Jurisprudência 2023 (94)


Processo de execução; procedimento de injunção;
aposição de fórmula executória; falta de legitimidade


1. O sumário de RE 20/4/2023 (1442/21.3T8ENT-B.E1) é o seguinte:

I – Estando em causa o cumprimento de uma obrigação pecuniária pelo fiador de uma transação comercial celebrada entre empresas, com valor não superior a 15.000,00€, não se verifica a utilização indevida do procedimento de injunção.

II – A mera afirmação da qualidade de executado de um determinado sujeito não basta para afirmar a legitimidade passiva em processo executivo, sendo necessário que a sua qualidade de devedor se surpreenda do exame do próprio título.

III – Não resultando do título executivo a qualidade de devedor do requerido, a aposição neste da fórmula executiva restringe-se à sociedade requerida, sendo o executado fiador parte ilegítima na execução.

IV – Existindo divergência entre a execução instaurada contra o executado e o que consta no título executivo, em cujo segmento certificativo da obrigação o mesmo não figura, uma vez que o pedido no processo de injunção não foi deduzido contra esse executado, nessa parte, a execução não encontra apoio no título, pelo que, a exequente não dispõe de título executivo contra o executado fiador.

V – A falta de título executivo contra este executado não é suprível, é manifesta, e seria motivo de indeferimento liminar parcial do requerimento executivo, nos termos previstos no artigo 726.º, n.º 2, alínea a), e n.º 3, do CPC.

VI – Consequentemente, até ao primeiro ato de transmissão dos bens penhorados, o juiz podia conhecer oficiosamente do vício, e determinar a extinção parcial da execução, ao abrigo do disposto no artigo 734.º do CPC.


2. Na fundamentação do acórdão escreveu-se o seguinte:

"Defende a apelante, em apertada síntese, que não tendo havido oposição por parte dos executados, nem à injunção, nem à presente execução, nem à penhora nos autos realizada, o tribunal a quo não podia ter conhecido oficiosamente de uma suposta falta de título executivo, determinada pela ilegitimidade processual passiva do requerido no processo de injunção.

Vejamos.

Nos termos do disposto no artigo 734.º do CPC, “O juiz pode conhecer oficiosamente, até ao primeiro ato de transmissão dos bens penhorados, das questões que poderiam ter determinado, se apreciadas nos termos do artigo 726.º, o indeferimento liminar ou o aperfeiçoamento do requerimento.”

Por seu turno, decorre do preceituado no artigo 726.º, n.º 2, do CPC, na parte que importa considerar no caso em presença, que o juiz indefere liminarmente o requerimento executivo quando: a) seja manifesta a falta ou insuficiência do título; acrescentando o n.º 3 que é admitido o indeferimento liminar parcial, designadamente quanto à parte do pedido que exceda os limites constantes do título executivo ou aos sujeitos que careçam de legitimidade para figurar como exequentes ou executados. [...]
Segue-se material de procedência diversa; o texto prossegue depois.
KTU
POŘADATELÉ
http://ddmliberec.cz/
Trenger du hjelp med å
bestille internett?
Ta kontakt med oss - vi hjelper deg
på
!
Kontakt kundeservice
In casu, o despacho recorrido foi tempestivamente proferido, uma vez que o imóvel penhorado nos autos não foi transmitido, nem o montante do depósito bancário foi entregue à exequente.

Interpretou a Apelante o despacho recorrido, no sentido de que a consideração pelo tribunal a quo de que a exequente não dispunha de título executivo válido contra o executado pessoa singular, foi determinada pela ilegitimidade processual passiva do requerido no processo de injunção.

Não cremos ter sido esse o concreto (ou, pelo menos, o único) fundamento que esteve na mente do julgador.

Com efeito, atento o teor do despacho recorrido, julgamos que a decisão recorrida teve em vista a falta de título executivo por indevida utilização do procedimento de injunção e consequente invalidade do título executivo contra o referido executado.

Apreciando o requerimento de injunção que constitui o título executivo, entendeu o julgador que a ali requerente, ora Apelante, “no que concerne ao executado AA, alegou tão-somente que o mesmo, «intitulando-se representante da Requerida, sempre reconheceu o montante em dívida e garantiu à Requerente que o pagaria com o seu património pessoal, caso a 1ª Requerida assim não o fizesse». É assim por demais evidente estar ausente do requerimento de injunção em apreço qualquer contrato celebrado com o identificado executado pessoa singular que se inscreva na susodita noção de transacção comercial. O mesmo é dizer que a aqui exequente utilizou indevidamente o procedimento de injunção contra o executado pessoa singular, pois não lhe exigiu o cumprimento de uma obrigação pecuniária emergente de qualquer transacção comercial celebrada com o mesmo.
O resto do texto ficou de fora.